Bessie Smith    Lost Your Head Blues (1926)
Bessie Smith (voc); Joe Smith (c); Fletcher Henderson (p)

This is an outstanding example of the city blues style of the 1920s, to some extent an independent genre but also in many ways part of the bigger thing called jazz. It shows the how the AAB lyric form and the 12-bar musical form work hand in hand.

An important feature of the blues idiom that's easy to hear in this selection is the constant bending of notes. One aspect of this is the "blue note," a note that's played or sung a little bit below the standard, "in tune" pitch. Often a note will start in tune and then be bent down to a "blue" tuning. Both Bessie Smith and Joe Smith, the cornet player, do that quite a few times here. Blue notes are another of the many African carryovers in African American music. Through the device of the blue note, jazz musicians are constantly superimposing an African-derived sense of pitch onto a European sense of pitch. Tension between the two contributes to the vitality of the music. Here, as on many jazz recordings, the presence of a piano insures that the European tuning system will be heard, since that is the way pianos are always tuned and notes played on the piano cannot be bent.

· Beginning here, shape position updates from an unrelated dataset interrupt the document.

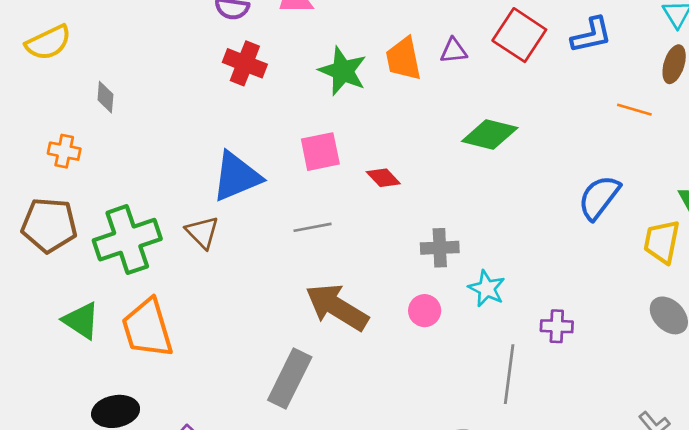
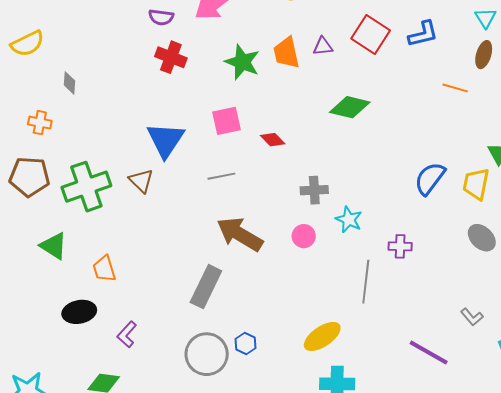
blue triangle: (236, 177) -> (166, 140), turned -33
blue semicircle: (599, 197) -> (430, 179), moved
orange trapezoid: (147, 328) -> (104, 269), moved, size x0.6

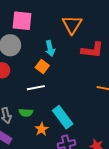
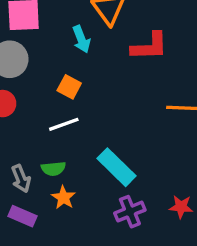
cyan arrow: (50, 48) -> (81, 39), moved
orange star: (42, 129) -> (63, 198), moved

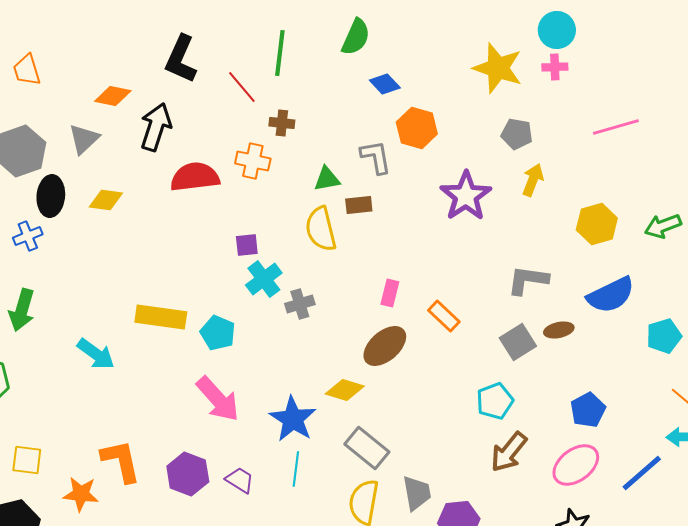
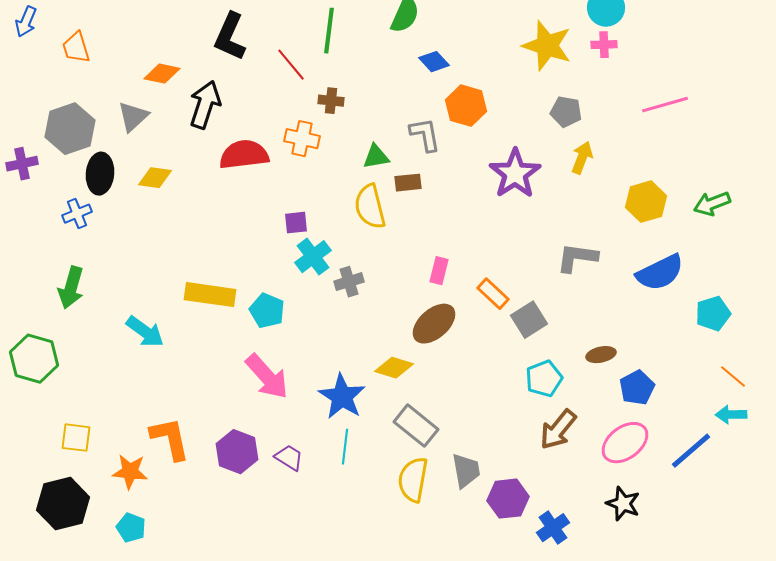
brown ellipse: (559, 330) -> (601, 355), moved
gray square: (518, 342) -> (529, 320), moved

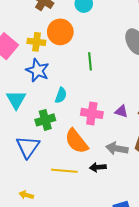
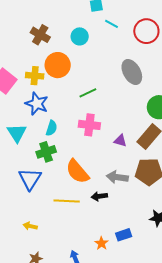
green line: (90, 61) -> (88, 93), turned 72
cyan semicircle: (61, 95) -> (52, 128), moved
pink cross: (92, 113) -> (89, 125), moved

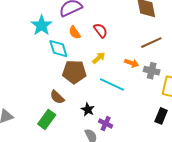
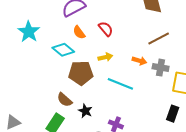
cyan star: (42, 25) -> (29, 32), moved
cyan diamond: (58, 49) -> (63, 50), turned -30
yellow arrow: (99, 58) -> (105, 57), turned 32
black star: (88, 110) -> (85, 111), moved

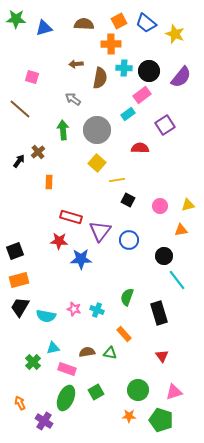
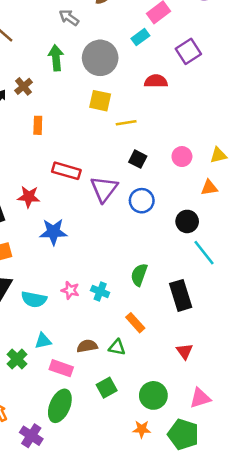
yellow square: (97, 163) -> (100, 101), turned -30
black square: (128, 200) -> (138, 159), moved
red star: (59, 241) -> (29, 197), moved
blue star: (81, 259) -> (53, 232), moved
green square: (96, 392) -> (107, 388), moved

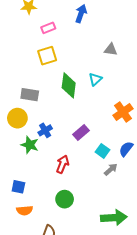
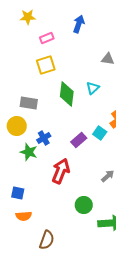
cyan square: (102, 151) -> (100, 133), moved
red arrow: (63, 164) -> (61, 171), size x1.4
green circle: (65, 199) -> (84, 205), moved

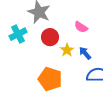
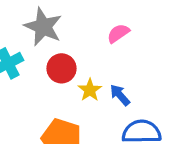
pink semicircle: (81, 27) -> (118, 33), moved, turned 112

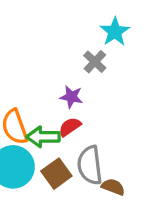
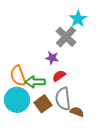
gray cross: (95, 62) -> (66, 37), size x1.5
red semicircle: (70, 127) -> (59, 76), moved

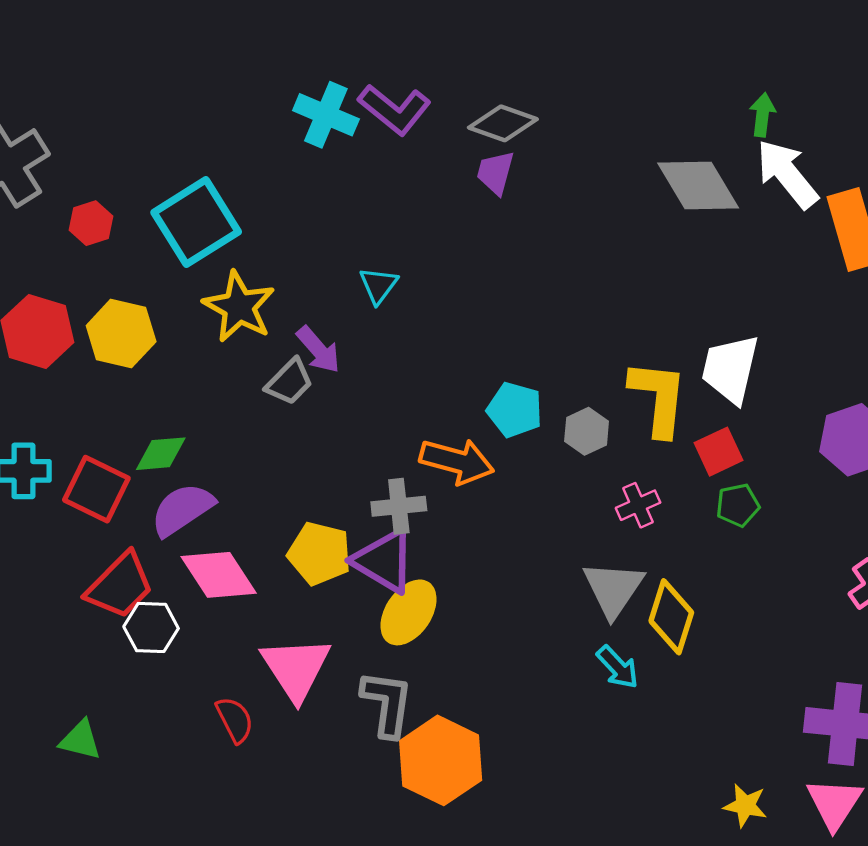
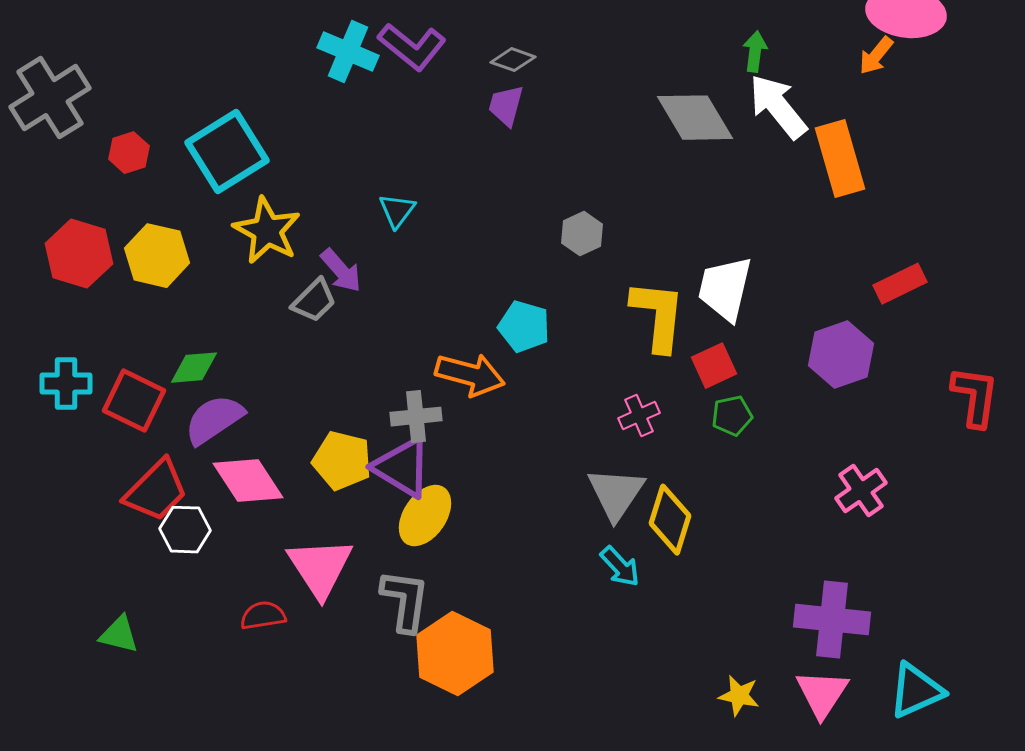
gray diamond: (503, 123) -> (513, 60), size x0.7
gray hexagon: (587, 431) -> (582, 234), moved
red semicircle: (235, 720) -> (263, 616), turned -72

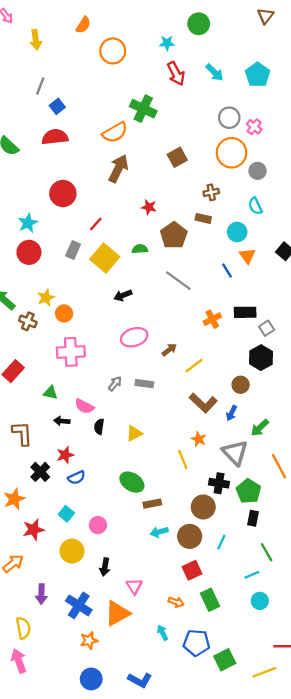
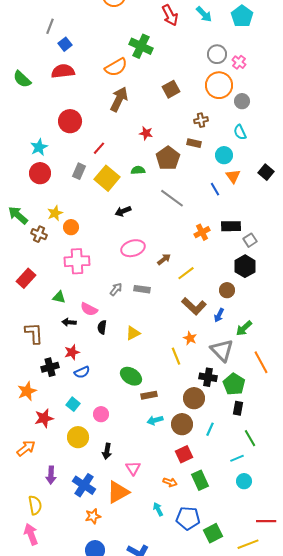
black cross: (40, 472) -> (50, 367), turned 30

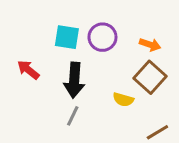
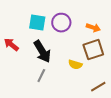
brown square: (150, 77) -> (93, 50), turned 30
black arrow: (74, 80) -> (42, 52), turned -35

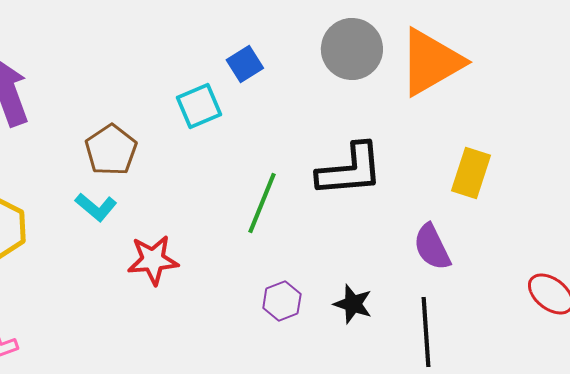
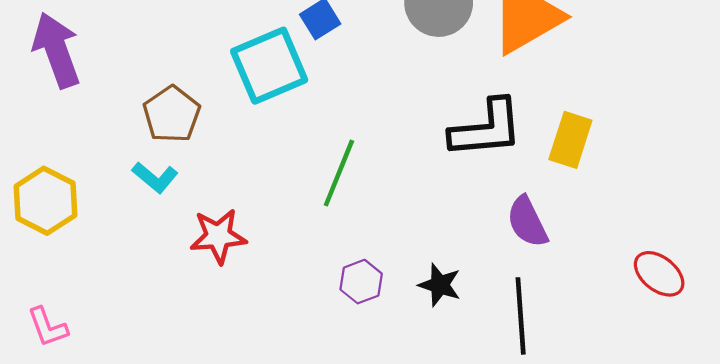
cyan square: (199, 106) -> (269, 66), size x1.5
black L-shape: (350, 170) -> (486, 129), moved

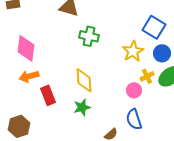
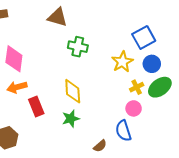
blue square: (154, 27) -> (144, 38), turned 30
pink circle: (134, 90) -> (134, 108), moved

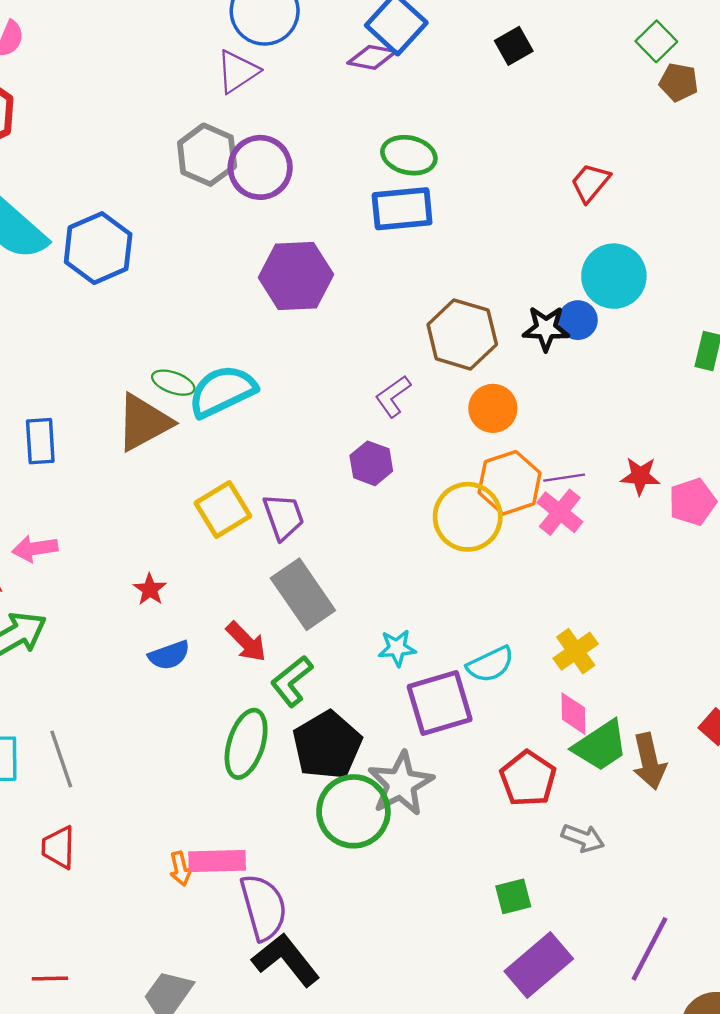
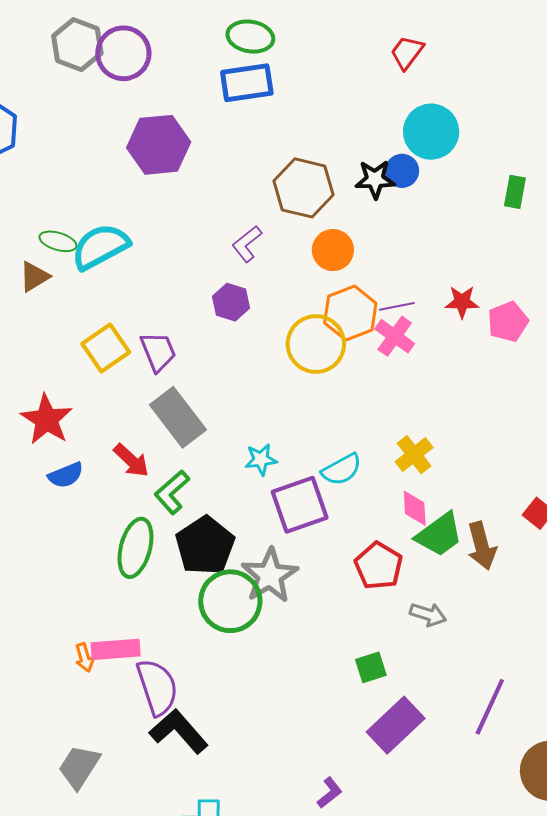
brown triangle: (144, 422) -> (34, 277), size x0.6
red star: (150, 589) -> (47, 420), size x1.8

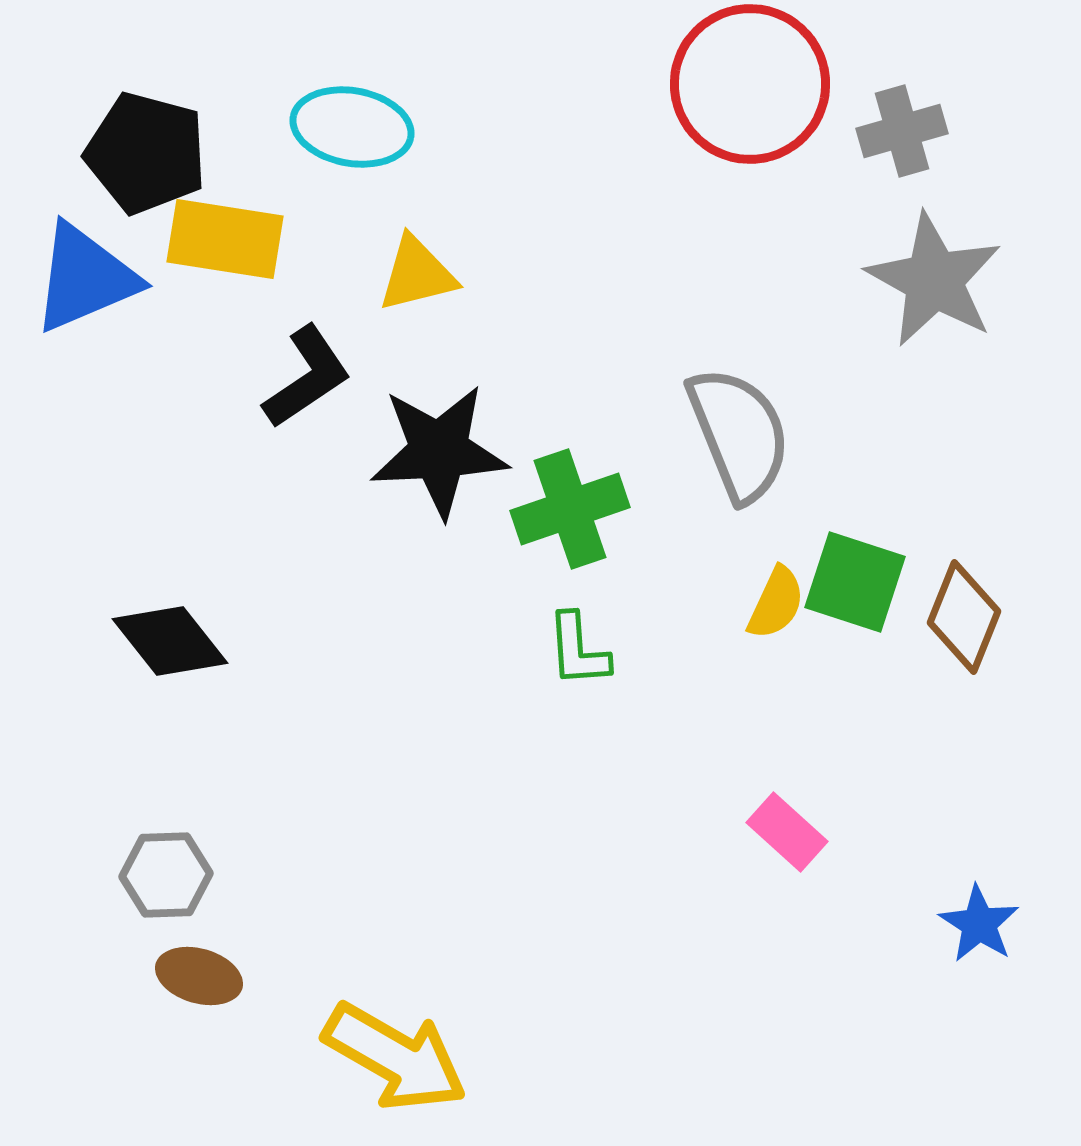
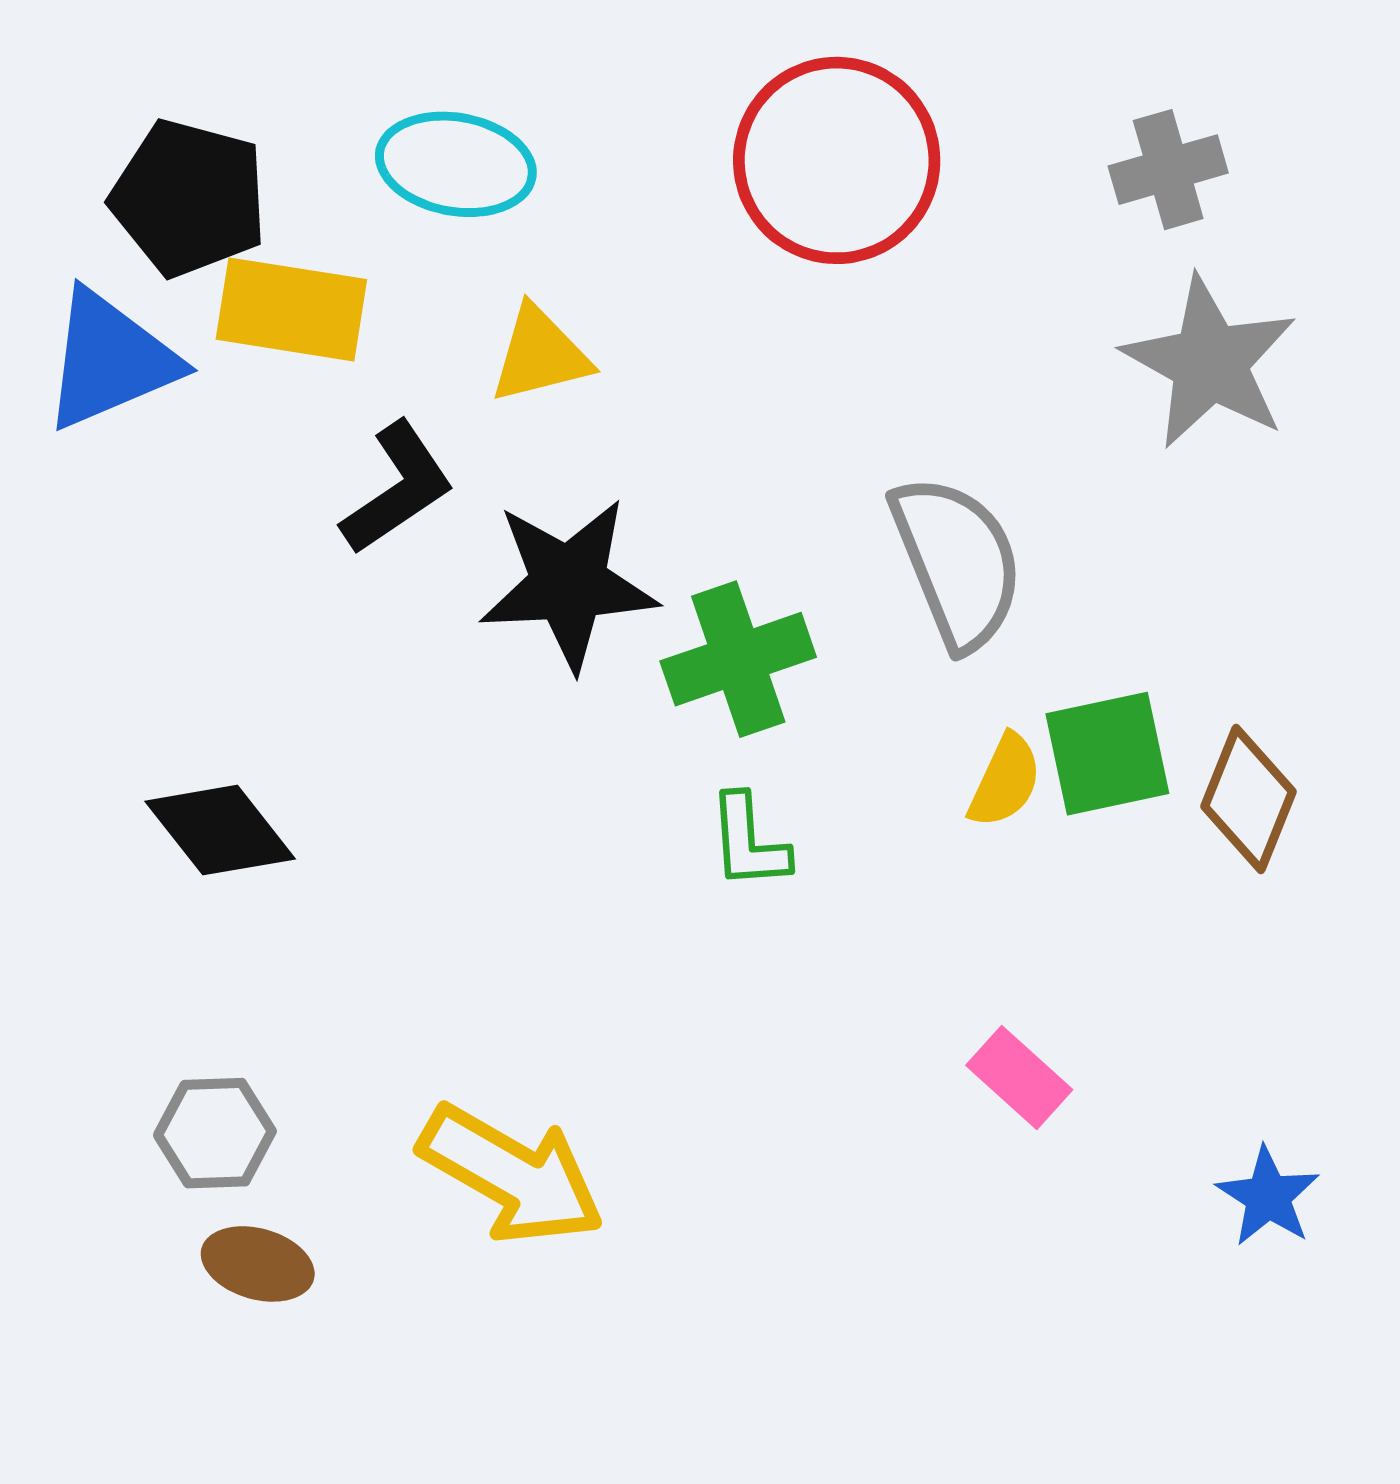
red circle: (750, 84) -> (837, 160), moved
green square: (855, 582) -> (1107, 754), turned -30
yellow arrow: (395, 1057) -> (512, 1175), moved

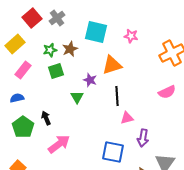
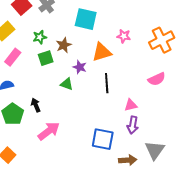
pink star: (131, 36) -> (124, 36), moved
brown star: (70, 49) -> (64, 45), moved
green triangle: (77, 97) -> (67, 84), turned -40
pink triangle: (127, 118) -> (131, 105), moved

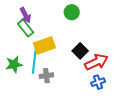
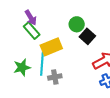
green circle: (72, 12) -> (77, 24), moved
black square: (80, 51) -> (87, 36), moved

Time Chorus Bars What Happens
00:00 Intro 4 Cornet/piano introduction, actually a little longer than 4 bars because of some pickup notes. The third note on the cornet is a great example of a note that is bent down to become a blue note (it is the first long note, listen for "dah da DA-AHHHH d-da dahhh," the blued note is the one I capitalized). There are several more drawn out blue notes in the cornet introduction.
00:12 1 4 The A phrase of the first stanza of the lyric.
00:22   4 Repeat of the A phrase.
00:33   4 The B phrase.
00:44 2 12 Second stanza of the lyric, with the same form. Notice the cornet player's improvised response to each vocal phrase.
01:16 3 12 Stanza 3
01:48 4 12 Stanza 5
02:20 5 12 The last stanza. Bessie Smith draws each line of the lyric out for most of it's allotted 4 bars, leaving only a little space for the cornet responses, though he still fits them in where he can.